### EXERCISE MATERIALS

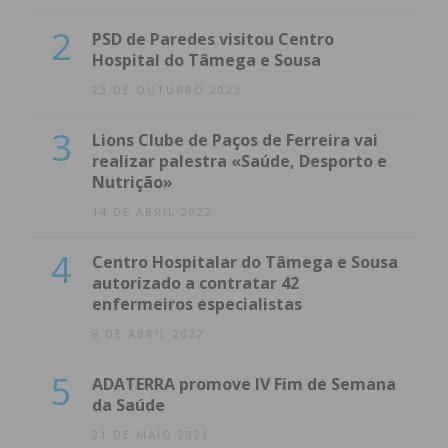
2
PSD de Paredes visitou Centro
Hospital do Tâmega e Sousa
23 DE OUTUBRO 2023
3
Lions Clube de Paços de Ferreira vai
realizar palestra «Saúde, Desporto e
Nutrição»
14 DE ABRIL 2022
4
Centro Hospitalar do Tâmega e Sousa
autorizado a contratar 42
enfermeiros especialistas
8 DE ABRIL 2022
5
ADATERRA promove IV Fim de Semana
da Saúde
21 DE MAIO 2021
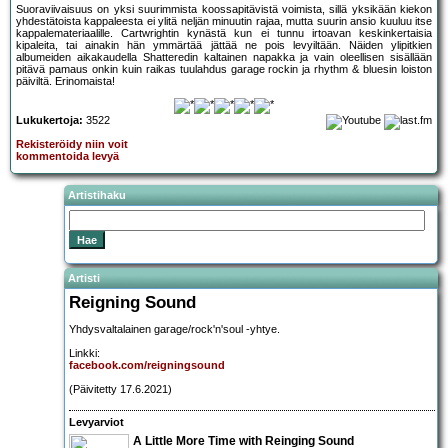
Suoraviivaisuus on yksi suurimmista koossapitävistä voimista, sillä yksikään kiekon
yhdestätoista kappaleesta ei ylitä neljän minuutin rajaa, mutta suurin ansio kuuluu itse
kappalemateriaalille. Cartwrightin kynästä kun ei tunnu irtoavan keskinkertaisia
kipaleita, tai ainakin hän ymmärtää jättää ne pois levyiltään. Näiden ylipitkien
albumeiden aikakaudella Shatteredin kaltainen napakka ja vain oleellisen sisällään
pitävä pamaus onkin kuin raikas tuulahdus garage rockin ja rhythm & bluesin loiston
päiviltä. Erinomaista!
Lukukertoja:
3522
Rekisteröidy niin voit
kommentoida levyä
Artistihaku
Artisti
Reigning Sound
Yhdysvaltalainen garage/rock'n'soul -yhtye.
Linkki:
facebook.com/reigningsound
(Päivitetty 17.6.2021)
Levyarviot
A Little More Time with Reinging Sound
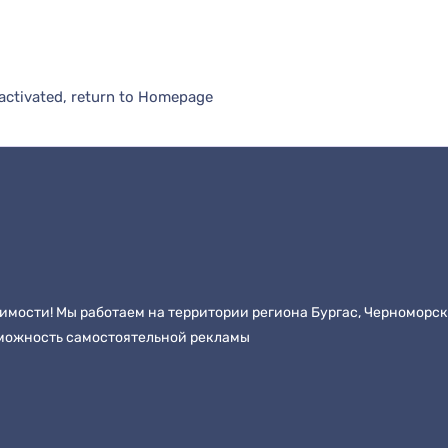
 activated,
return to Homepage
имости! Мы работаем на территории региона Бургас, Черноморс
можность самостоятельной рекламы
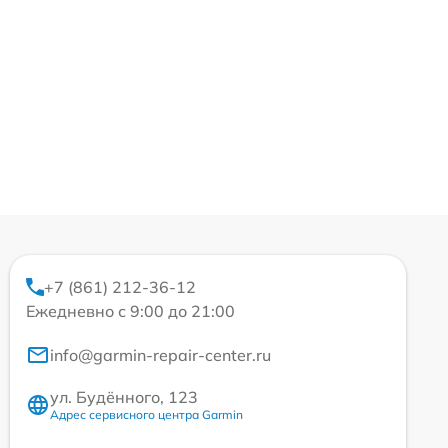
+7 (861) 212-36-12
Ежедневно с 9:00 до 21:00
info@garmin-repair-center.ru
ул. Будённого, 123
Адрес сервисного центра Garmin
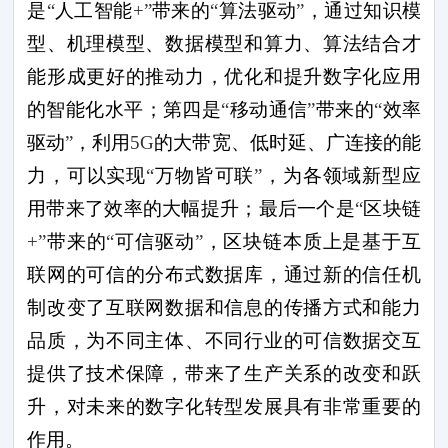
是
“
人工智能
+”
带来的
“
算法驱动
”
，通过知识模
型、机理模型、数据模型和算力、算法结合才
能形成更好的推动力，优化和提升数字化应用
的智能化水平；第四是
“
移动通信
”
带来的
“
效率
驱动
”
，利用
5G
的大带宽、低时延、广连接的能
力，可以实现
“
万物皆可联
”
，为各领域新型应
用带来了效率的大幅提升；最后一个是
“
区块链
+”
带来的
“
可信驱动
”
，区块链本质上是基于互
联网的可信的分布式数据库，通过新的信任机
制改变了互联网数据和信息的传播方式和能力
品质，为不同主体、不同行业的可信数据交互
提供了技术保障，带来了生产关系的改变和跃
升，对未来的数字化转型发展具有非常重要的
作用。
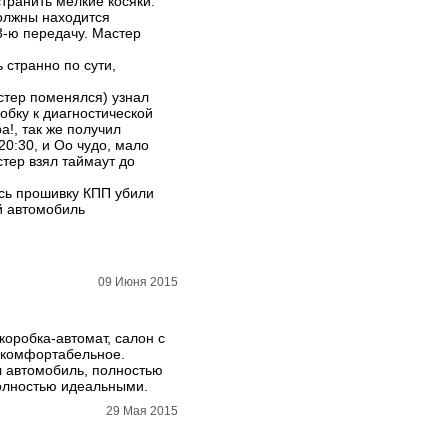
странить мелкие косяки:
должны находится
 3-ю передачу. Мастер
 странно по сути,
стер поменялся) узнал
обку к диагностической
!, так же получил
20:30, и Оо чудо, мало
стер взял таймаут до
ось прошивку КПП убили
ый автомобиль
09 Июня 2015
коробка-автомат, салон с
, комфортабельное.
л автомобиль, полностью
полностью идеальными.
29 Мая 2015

...

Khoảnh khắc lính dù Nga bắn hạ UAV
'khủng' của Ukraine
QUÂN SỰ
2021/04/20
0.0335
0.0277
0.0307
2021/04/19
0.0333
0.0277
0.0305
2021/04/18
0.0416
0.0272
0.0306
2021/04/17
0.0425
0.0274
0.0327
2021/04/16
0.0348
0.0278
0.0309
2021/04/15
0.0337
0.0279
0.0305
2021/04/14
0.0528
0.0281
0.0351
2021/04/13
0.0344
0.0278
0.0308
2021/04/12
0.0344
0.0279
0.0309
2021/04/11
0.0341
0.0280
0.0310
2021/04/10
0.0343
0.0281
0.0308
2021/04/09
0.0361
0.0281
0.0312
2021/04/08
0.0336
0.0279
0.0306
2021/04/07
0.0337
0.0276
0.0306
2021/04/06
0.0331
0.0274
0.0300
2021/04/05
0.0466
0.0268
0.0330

### WHAT IS REQUIRED
Using the entries above, extract exactly the lines from the one that contains "info@garmin-repair-center.ru" through the one that contains "л автомобиль, полностью". Do not carry over any pictures.

### RESULT OF THIS TASK
info@garmin-repair-center.ru
ул. Будённого, 123
Адрес сервисного центра Garmin
是
“
人工智能
+”
带来的
“
算法驱动
”
，通过知识模
型、机理模型、数据模型和算力、算法结合才
能形成更好的推动力，优化和提升数字化应用
的智能化水平；第四是
“
移动通信
”
带来的
“
效率
驱动
”
，利用
5G
的大带宽、低时延、广连接的能
力，可以实现
“
万物皆可联
”
，为各领域新型应
用带来了效率的大幅提升；最后一个是
“
区块链
+”
带来的
“
可信驱动
”
，区块链本质上是基于互
联网的可信的分布式数据库，通过新的信任机
制改变了互联网数据和信息的传播方式和能力
品质，为不同主体、不同行业的可信数据交互
提供了技术保障，带来了生产关系的改变和跃
升，对未来的数字化转型发展具有非常重要的
作用。
странить мелкие косяки:
должны находится
 3-ю передачу. Мастер
 странно по сути,
стер поменялся) узнал
обку к диагностической
!, так же получил
20:30, и Оо чудо, мало
стер взял таймаут до
ось прошивку КПП убили
ый автомобиль
09 Июня 2015
коробка-автомат, салон с
, комфортабельное.
л автомобиль, полностью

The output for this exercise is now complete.